The Electric Power Research Institute (EPRI), a utility-funded nonprofit, has proposed a new framework that could enable utilities to scale back climate targets – without disclosing its industry affiliation.
In releasing a draft of its new SMARTargets methodology, EPRI touted its “commitment to scientific rigor and transparency.” However, the organization did not disclose that it receives about half of its funding – more than $238 million in 2024 – from membership dues paid by utilities, or that the vast majority of its board members are utility executives.
SMARTargets provides utilities with steps for setting “grounded, actionable climate targets and strategies aligned with science and international climate goals” including the Paris Agreement, according to EPRI. Utilities are likely to use the EPRI methodology to replace others developed by independent organizations, like the Science-based Targets Initiative (SBTi) – a prospect that the EPRI methodology appears to invite – including in regulatory processes nationwide.
Utilities have a history of claiming net-zero commitments but hand-waving the concrete plans and actions required to meet those commitments and resisting independent auditing of their goals’ alignments with science. Ameren, for example, used previous EPRI research to argue that an independent verification of whether its targets are science-based was unnecessary. Utilities’ climate strategy has broadly relied on strategies of delaying action, resulting in them falling behind in meeting goals per independent monitors. The SMARTargets methodology risks granting permission and legitimacy to this delay, citing uncertainty in climate science.

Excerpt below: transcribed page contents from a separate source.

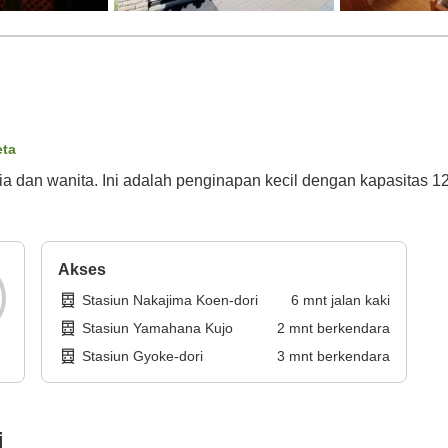
eta
a dan wanita. Ini adalah penginapan kecil dengan kapasitas 12
Akses
Stasiun Nakajima Koen-dori
6
mnt
jalan kaki
Stasiun Yamahana Kujo
2
mnt
berkendara
Stasiun Gyoke-dori
3
mnt
berkendara
i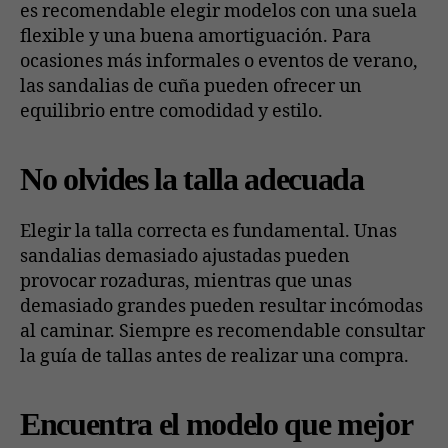
es recomendable elegir modelos con una suela
flexible y una buena amortiguación. Para
ocasiones más informales o eventos de verano,
las sandalias de cuña pueden ofrecer un
equilibrio entre comodidad y estilo.
No olvides la talla adecuada
Elegir la talla correcta es fundamental. Unas
sandalias demasiado ajustadas pueden
provocar rozaduras, mientras que unas
demasiado grandes pueden resultar incómodas
al caminar. Siempre es recomendable consultar
la guía de tallas antes de realizar una compra.
Encuentra el modelo que mejor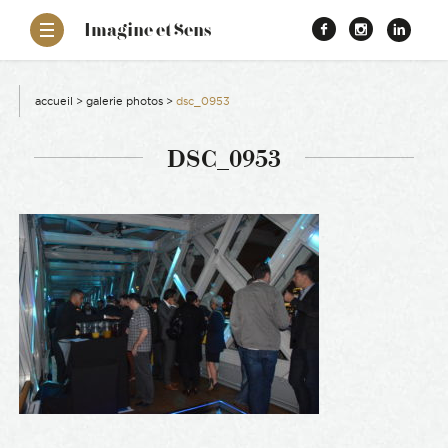
–
Imagine et Sens
Démentiel
Facebook
Instagr
Link
Événementiel
Étonnants
aissance
Communicants
accueil
>
galerie photos
>
dsc_0953
es
DSC_0953
ons
es
ement RSE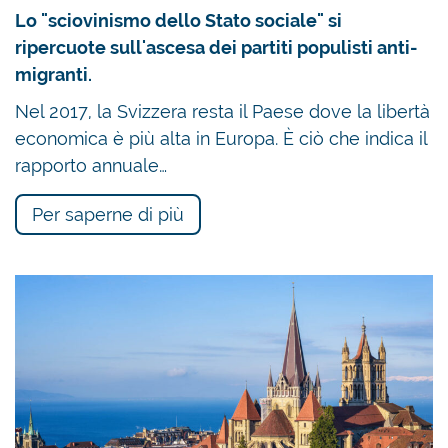
Lo "sciovinismo dello Stato sociale" si
ripercuote sull'ascesa dei partiti populisti anti-
migranti.
Nel 2017, la Svizzera resta il Paese dove la libertà
economica è più alta in Europa. È ciò che indica il
rapporto annuale…
Per saperne di più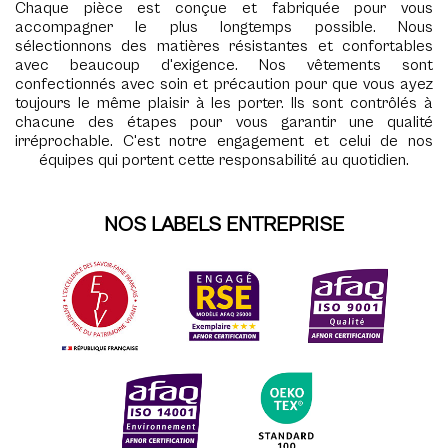
Chaque pièce est conçue et fabriquée pour vous
accompagner le plus longtemps possible. Nous
sélectionnons des matières résistantes et confortables
avec beaucoup d'exigence. Nos vêtements sont
confectionnés avec soin et précaution pour que vous ayez
toujours le même plaisir à les porter. Ils sont contrôlés à
chacune des étapes pour vous garantir une qualité
irréprochable. C'est notre engagement et celui de nos
équipes qui portent cette responsabilité au quotidien.
NOS LABELS ENTREPRISE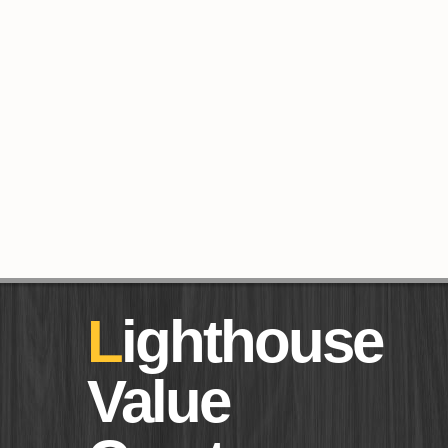
Lighthouse
Value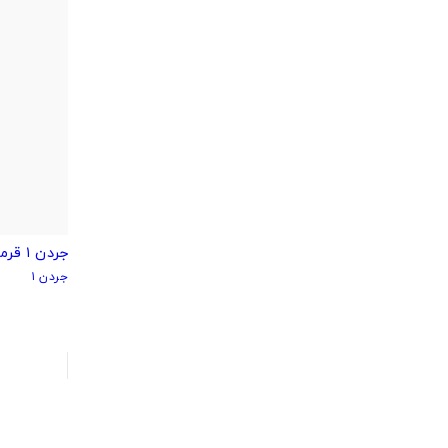
جردن ۱ قرمز سفید
جردن ۱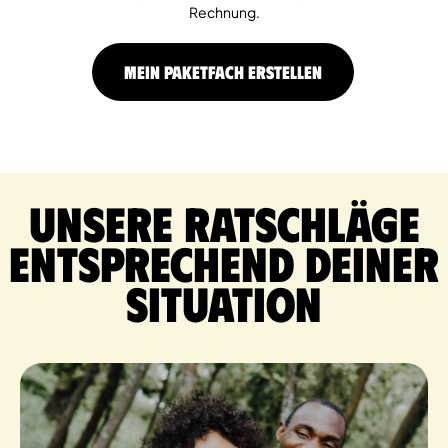
Rechnung.
MEIN PAKETFACH ERSTELLEN
Unsere Ratschläge
entsprechend deiner
Situation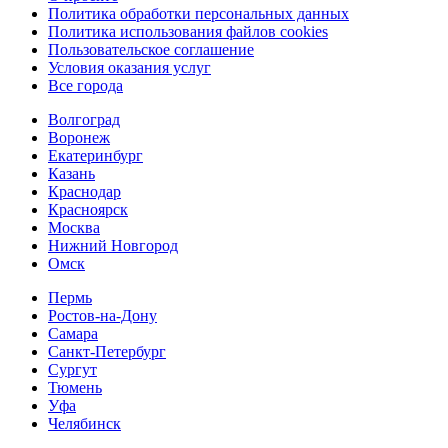
Политика обработки персональных данных
Политика использования файлов cookies
Пользовательское соглашение
Условия оказания услуг
Все города
Волгоград
Воронеж
Екатеринбург
Казань
Краснодар
Красноярск
Москва
Нижний Новгород
Омск
Пермь
Ростов-на-Дону
Самара
Санкт-Петербург
Сургут
Тюмень
Уфа
Челябинск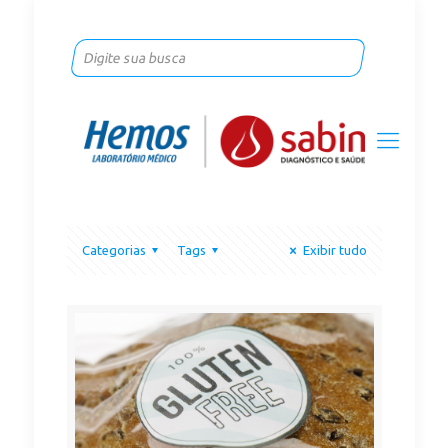
Categorias
Tags
Exibir tudo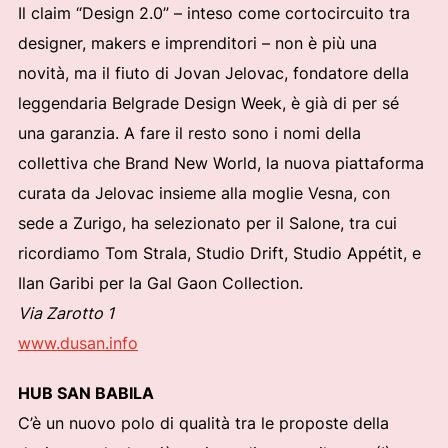
Il claim “Design 2.0” – inteso come cortocircuito tra
designer, makers e imprenditori – non è più una
novità, ma il fiuto di Jovan Jelovac, fondatore della
leggendaria Belgrade Design Week, è già di per sé
una garanzia. A fare il resto sono i nomi della
collettiva che Brand New World, la nuova piattaforma
curata da Jelovac insieme alla moglie Vesna, con
sede a Zurigo, ha selezionato per il Salone, tra cui
ricordiamo Tom Strala, Studio Drift, Studio Appétit, e
Ilan Garibi per la Gal Gaon Collection.
Via Zarotto 1
www.dusan.info
HUB SAN BABILA
C’è un nuovo polo di qualità tra le proposte della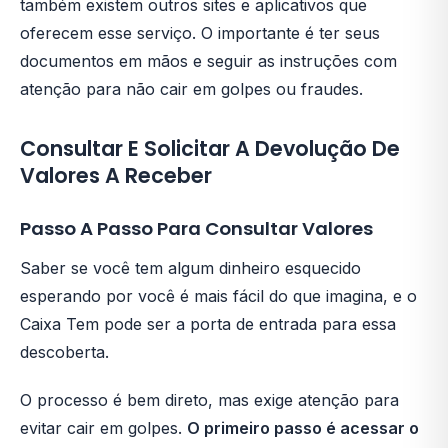
também existem outros sites e aplicativos que
oferecem esse serviço. O importante é ter seus
documentos em mãos e seguir as instruções com
atenção para não cair em golpes ou fraudes.
Consultar E Solicitar A Devolução De
Valores A Receber
Passo A Passo Para Consultar Valores
Saber se você tem algum dinheiro esquecido
esperando por você é mais fácil do que imagina, e o
Caixa Tem pode ser a porta de entrada para essa
descoberta.
O processo é bem direto, mas exige atenção para
evitar cair em golpes.
O primeiro passo é acessar o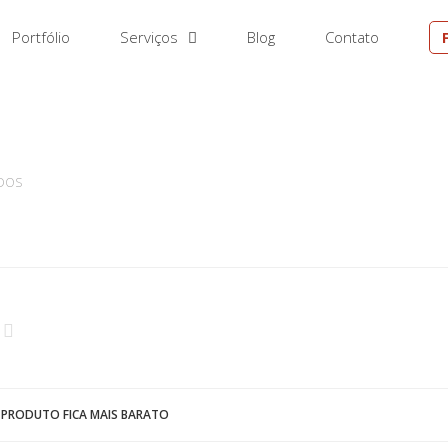
Portfólio
Serviços
Blog
Contato
EM
DOS
PRODUTO FICA MAIS BARATO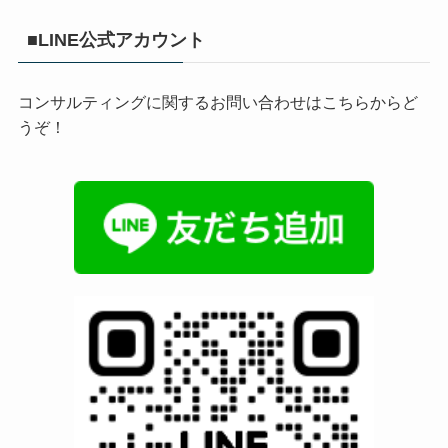
■LINE公式アカウント
コンサルティングに関するお問い合わせはこちらからど
うぞ！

SMARTargets overemphasizes uncertainty
The “scientific foundation” of the SMARTargets methodology is the assertion that uncertainty is the core takeaway from climate science and transition pathways. The project largely ignores the scientific and diplomatic consensus that rapid, immediate emission reductions – particularly in wealthy nations – are necessary to achieve global goals to limit warming in line with the Paris Agreement. The draft methodology does not note that the electric power sector is responsible for a quarter of U.S. greenhouse-gas emissions, making utilities a critical player in achieving broader climate goals.

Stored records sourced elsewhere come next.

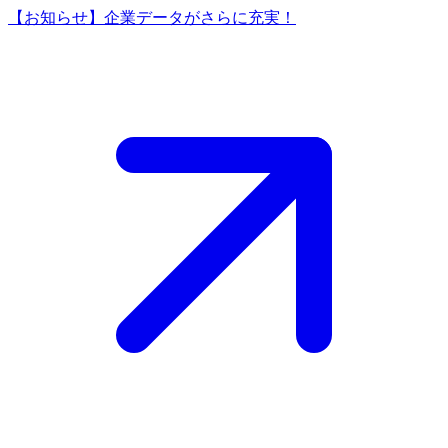
【お知らせ】企業データがさらに充実！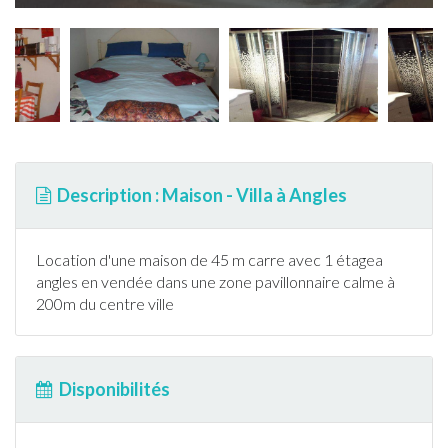
Description : Maison - Villa à Angles
Location d'une maison de 45 m carre avec 1 étagea
angles
en
vendée
dans une zone pavillonnaire calme à
200m du centre ville
Disponibilités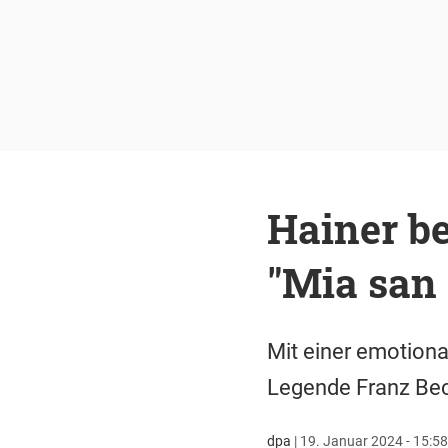
Hainer b
"Mia san
Mit einer emotiona
Legende Franz Beck
dpa
|
19. Januar 2024 - 15:58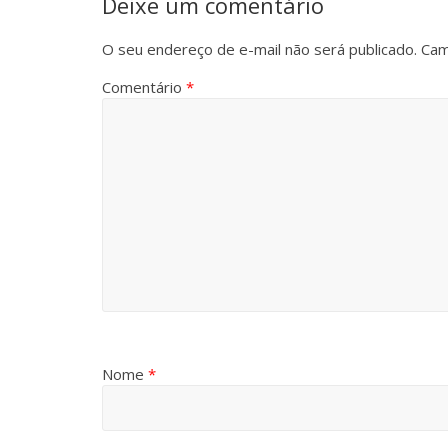
Deixe um comentário
O seu endereço de e-mail não será publicado.
Cam
Comentário
*
Nome
*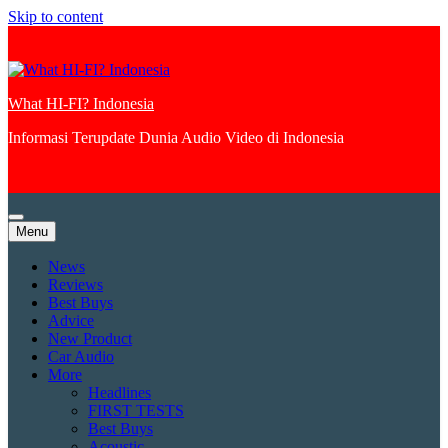
Skip to content
What HI-FI? Indonesia
Informasi Terupdate Dunia Audio Video di Indonesia
Menu
News
Reviews
Best Buys
Advice
New Product
Car Audio
More
Headlines
FIRST TESTS
Best Buys
Acoustic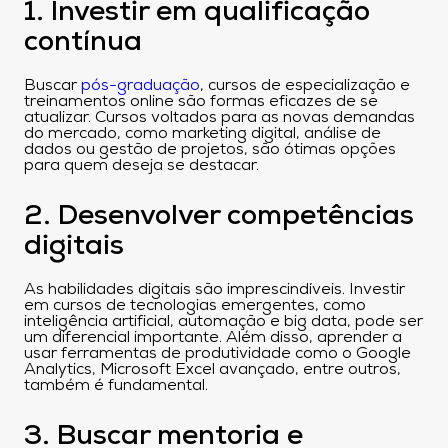
1. Investir em qualificação
contínua
Buscar
pós-graduação
, cursos de especialização e
treinamentos online são formas eficazes de se
atualizar. Cursos voltados para as novas demandas
do mercado, como marketing digital, análise de
dados ou gestão de projetos, são ótimas opções
para quem deseja se destacar.
2. Desenvolver competências
digitais
As habilidades digitais são imprescindíveis. Investir
em cursos de tecnologias emergentes, como
inteligência artificial, automação e big data, pode ser
um diferencial importante. Além disso, aprender a
usar ferramentas de produtividade como o Google
Analytics, Microsoft Excel avançado, entre outros,
também é fundamental.
3. Buscar mentoria e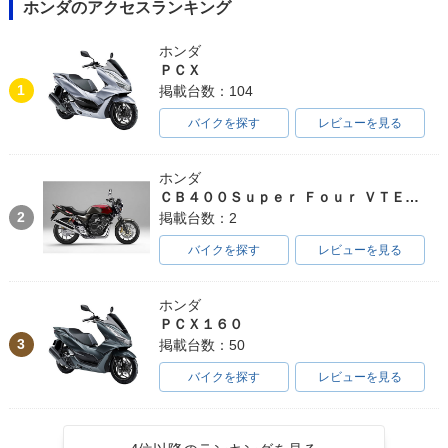
ホンダのアクセスランキング
ホンダ
ＰＣＸ
1
掲載台数：104
バイクを探す
レビューを見る
ホンダ
ＣＢ４００Ｓｕｐｅｒ Ｆｏｕｒ ＶＴＥＣ ＳＰＥＣ３
2
掲載台数：2
バイクを探す
レビューを見る
ホンダ
ＰＣＸ１６０
3
掲載台数：50
バイクを探す
レビューを見る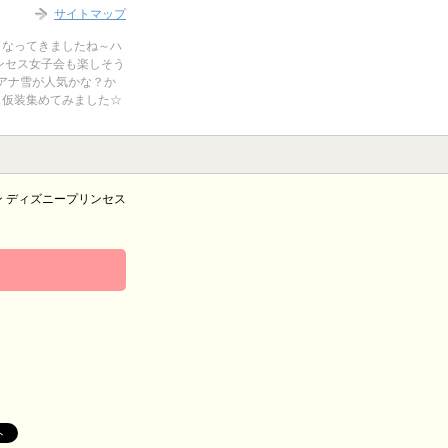
サイトマップ
くなってきましたね～ハ
ンセス女子会も楽しそう
アナ雪が人気かな？か
ス仮装集めてみました☆
ン ディズニープリンセス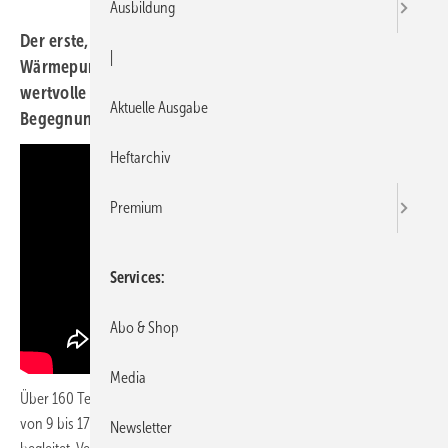
Ausbildung
Der erste, gemeinsam mit der SBZ veranstaltete
|
Wärmepumpen-Tag der haustec.de ACADEMY bot
wertvolle Informationen, tolle Gespräche und
Aktuelle Ausgabe
Begegnungen.
Heftarchiv
Premium
Services
Abo & Shop
Media
Über 160 Teilnehmer haben haustec.de und SBZ am 28. Oktober 2022
von 9 bis 17 Uhr durch zahlreiche Fachvorträge und Gespräche
Newsletter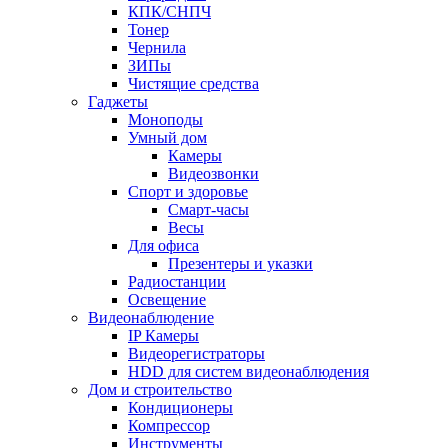
КПК/СНПЧ
Тонер
Чернила
ЗИПы
Чистящие средства
Гаджеты
Моноподы
Умный дом
Камеры
Видеозвонки
Спорт и здоровье
Смарт-часы
Весы
Для офиса
Презентеры и указки
Радиостанции
Освещение
Видеонаблюдение
IP Камеры
Видеорегистраторы
HDD для систем видеонаблюдения
Дом и строительство
Кондиционеры
Компрессор
Инструменты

Rather, the draft methodology relies on six “key scientific observations” that focus on limitations, uncertainties, and variances in the pathways to limit global warming. The observations have stirred skepticism from critics – including sustainable investing advocates – who say they could be used as a rationale to delay or dilute climate action.
Steven Clarke, Program Director of Climate and Energy at Ceres expressed “fundamental concerns” about the methodology, stating that “[the draft methodology] represents a step backward at a time when investors and other stakeholders require greater sector-specific accountability and action to address climate-related risks and opportunities.” He continued that “the EPRI framework will hinder the leadership and ambition we need from utilities to catalyze our transition to a cleaner economy.”
In addition to ethical concerns, investors care about the rigor of emissions-reduction plans because emissions can directly impact a company’s regulatory risk, liability for climate damages, resilience to future climate shocks, and long-term financial value including risk of stranded assets.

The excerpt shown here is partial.